The topic IDH Mutant and 1p/19q Codeleted Oligodendroglioma you are seeking is a synonym, or alternative name, or is closely related to the medical condition Oligodendroglioma, IDH-Mutant and 1p/19q Codeleted type.

Quick Summary:

  • An oligodendroglioma (OD) is a type of brain tumor. A brain tumor may be described as a mass of abnormally growing cells arising from the brain tissue (brain parenchyma and meninges) or the spinal cord (central spine). The brain along-with the spinal cord constitute the central nervous system (CNS) of the body
  • Broadly, brain tumors are classified as benign (non-cancerous) and malignant. Malignant tumors are cancerous and can spread or metastasize to other regions of the body. They generally exhibit rapid growth and, in some cases, may present symptoms during the early stages of development
  • The World Health Organization (WHO) classifies central nervous system tumors according to their grade and histological subtypes. The diagnosis of a tumor subtype is made by the pathologist after examining a tissue biopsy of the tumor under a microscope. This WHO classification system is used by healthcare professionals all over the world in diagnosing and treating these tumors
  • Oligodendroglioma, IDH-Mutant and 1p/19q Codeleted type is a slow-growing brain tumor that arises from the glial cells (a type of brain cells).
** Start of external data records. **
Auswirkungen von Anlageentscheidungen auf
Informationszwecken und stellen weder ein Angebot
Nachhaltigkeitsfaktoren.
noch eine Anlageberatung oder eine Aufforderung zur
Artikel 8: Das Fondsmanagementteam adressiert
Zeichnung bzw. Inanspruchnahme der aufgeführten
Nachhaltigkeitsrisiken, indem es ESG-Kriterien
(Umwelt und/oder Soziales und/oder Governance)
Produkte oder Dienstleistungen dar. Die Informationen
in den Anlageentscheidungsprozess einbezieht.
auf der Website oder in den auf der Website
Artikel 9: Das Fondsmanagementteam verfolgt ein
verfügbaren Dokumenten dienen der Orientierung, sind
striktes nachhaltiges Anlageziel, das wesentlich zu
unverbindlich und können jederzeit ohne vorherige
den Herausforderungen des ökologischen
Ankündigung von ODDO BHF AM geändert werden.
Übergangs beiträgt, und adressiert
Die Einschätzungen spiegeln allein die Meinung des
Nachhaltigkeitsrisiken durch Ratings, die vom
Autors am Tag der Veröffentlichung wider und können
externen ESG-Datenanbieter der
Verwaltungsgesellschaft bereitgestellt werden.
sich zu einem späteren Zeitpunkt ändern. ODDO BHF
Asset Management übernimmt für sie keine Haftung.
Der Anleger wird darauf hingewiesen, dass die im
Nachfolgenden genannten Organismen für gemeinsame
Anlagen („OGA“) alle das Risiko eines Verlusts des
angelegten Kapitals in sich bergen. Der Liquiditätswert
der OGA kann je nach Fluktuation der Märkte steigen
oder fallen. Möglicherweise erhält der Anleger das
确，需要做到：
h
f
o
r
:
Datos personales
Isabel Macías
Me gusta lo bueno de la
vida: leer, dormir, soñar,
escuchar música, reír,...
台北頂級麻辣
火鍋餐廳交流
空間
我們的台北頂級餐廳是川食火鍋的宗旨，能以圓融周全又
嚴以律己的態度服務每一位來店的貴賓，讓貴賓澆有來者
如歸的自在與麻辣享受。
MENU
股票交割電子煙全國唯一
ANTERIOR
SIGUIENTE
This slow-growing glioma (tumor of glial cells) can infiltrate diffusely into the surrounding brain tissue. By definition, the tumor has specific genetic mutations; it is characterized by mutations on either IDH1 or IDH2 genes with 1p/19q chromosomal codeletions. The tumor is commonly observed in young and middle-aged adults, arising from the cerebral hemispheres of the brain, particularly from the frontal lobes. Per WHO, the tumor forms a part of “diffuse astrocytic and oligodendroglial tumors”
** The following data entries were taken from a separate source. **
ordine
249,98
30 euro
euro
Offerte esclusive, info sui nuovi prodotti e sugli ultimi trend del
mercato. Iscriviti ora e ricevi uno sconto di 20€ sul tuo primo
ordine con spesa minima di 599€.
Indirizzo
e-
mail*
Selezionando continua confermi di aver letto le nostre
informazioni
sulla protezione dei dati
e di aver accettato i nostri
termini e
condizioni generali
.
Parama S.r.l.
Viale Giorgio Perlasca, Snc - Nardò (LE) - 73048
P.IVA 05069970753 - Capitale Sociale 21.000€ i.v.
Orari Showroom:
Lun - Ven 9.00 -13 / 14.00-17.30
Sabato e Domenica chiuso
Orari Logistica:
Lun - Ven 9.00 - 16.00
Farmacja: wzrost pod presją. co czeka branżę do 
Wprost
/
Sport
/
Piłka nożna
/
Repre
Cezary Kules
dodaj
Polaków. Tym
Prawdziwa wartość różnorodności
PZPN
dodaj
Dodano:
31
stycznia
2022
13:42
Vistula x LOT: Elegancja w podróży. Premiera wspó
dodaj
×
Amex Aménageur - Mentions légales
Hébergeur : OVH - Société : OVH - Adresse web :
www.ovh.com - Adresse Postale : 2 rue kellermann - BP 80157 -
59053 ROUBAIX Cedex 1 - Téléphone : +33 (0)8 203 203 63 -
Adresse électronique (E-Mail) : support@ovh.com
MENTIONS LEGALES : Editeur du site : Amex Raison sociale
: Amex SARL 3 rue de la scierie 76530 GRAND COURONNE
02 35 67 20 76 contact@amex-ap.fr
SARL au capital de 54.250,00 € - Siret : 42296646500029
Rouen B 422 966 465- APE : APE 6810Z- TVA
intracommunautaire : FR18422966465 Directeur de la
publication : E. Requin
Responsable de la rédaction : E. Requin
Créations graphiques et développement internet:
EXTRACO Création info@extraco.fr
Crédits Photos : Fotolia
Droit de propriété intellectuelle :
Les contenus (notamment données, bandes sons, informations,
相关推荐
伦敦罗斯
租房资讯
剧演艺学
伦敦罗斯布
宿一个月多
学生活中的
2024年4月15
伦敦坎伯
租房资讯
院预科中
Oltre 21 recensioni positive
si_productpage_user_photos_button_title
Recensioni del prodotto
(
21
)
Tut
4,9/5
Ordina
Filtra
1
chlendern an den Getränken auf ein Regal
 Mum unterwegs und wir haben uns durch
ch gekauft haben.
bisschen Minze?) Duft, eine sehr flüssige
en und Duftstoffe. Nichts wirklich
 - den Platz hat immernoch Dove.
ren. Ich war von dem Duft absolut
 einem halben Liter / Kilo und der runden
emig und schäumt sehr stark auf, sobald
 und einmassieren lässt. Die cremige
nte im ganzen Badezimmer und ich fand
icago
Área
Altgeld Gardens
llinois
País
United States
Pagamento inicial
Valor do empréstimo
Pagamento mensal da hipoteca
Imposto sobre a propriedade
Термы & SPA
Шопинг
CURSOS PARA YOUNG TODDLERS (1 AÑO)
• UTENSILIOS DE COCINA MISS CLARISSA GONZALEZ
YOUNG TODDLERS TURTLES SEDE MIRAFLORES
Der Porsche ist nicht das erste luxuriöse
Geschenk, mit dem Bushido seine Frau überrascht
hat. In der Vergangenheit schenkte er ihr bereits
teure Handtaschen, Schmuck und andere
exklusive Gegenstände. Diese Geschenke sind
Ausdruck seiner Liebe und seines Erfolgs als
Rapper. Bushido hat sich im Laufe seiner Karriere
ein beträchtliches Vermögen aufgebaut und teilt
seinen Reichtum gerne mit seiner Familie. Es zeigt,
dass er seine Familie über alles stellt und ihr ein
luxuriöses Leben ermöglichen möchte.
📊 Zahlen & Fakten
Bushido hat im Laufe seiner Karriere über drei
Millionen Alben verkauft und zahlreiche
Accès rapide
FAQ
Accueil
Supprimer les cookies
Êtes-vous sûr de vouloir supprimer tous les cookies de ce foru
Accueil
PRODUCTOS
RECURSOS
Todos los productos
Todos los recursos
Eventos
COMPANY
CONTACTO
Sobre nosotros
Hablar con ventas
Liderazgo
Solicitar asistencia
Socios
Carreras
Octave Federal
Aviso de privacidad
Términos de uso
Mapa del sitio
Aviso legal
  • IDH Mutant and 1p/19q Codeleted Oligodendrogliomas are categorized as WHO grade II and grade III brain tumors. The grade II tumors are low-grade, while grade III are high-grade tumors. Grade II tumors grow faster than grade I tumors; grade I tumors are the most benign of the brain tumors. Grade II tumors tend to be minimally infiltrative into the surrounding brain tissue but have the possibility to recur as a higher grade tumor following treatment. Grade III tumors are malignant and more infiltrative; they have a tendency to recur as a higher grade tumor following treatment
  • The cause of formation of Oligodendroglioma, IDH-Mutant and 1p/19q Codeleted type is not well-established. It is reported that a combination of several factors may play a role in their formation, including genetic, environmental, and lifestyle-related. The risk factors may include the presence of certain genetic disorders, exposure to ionized radiation, viral infections, and even head trauma
  • There is a gradual onset of signs and symptoms observed with Oligodendroglioma, IDH-Mutant and 1p/19q Codeleted type. This may also depend on the location of the tumor. Individuals may experience headaches, weakness in different parts of the body, seizures, vision and speech disturbances. Large-sized tumors may compress adjacent brain tissue resulting in complications
  • The treatment modalities for Oligodendroglioma, IDH Mutant and 1p/19q Codeleted may include surgery, radiation therapy, and chemotherapy. The prognosis is determined by a wide variety of factors, such as age of the individual, tumor size, and overall health status. The prognosis is generally favorable with early diagnosis and treatment, when compared to other similar tumor types

Please find comprehensive information on Oligodendroglioma, IDH-Mutant and 1p/19q Codeleted type regarding definition, distribution, risk factors, causes, signs & symptoms, diagnosis, complications, treatment, prevention, prognosis, and additional useful information HERE.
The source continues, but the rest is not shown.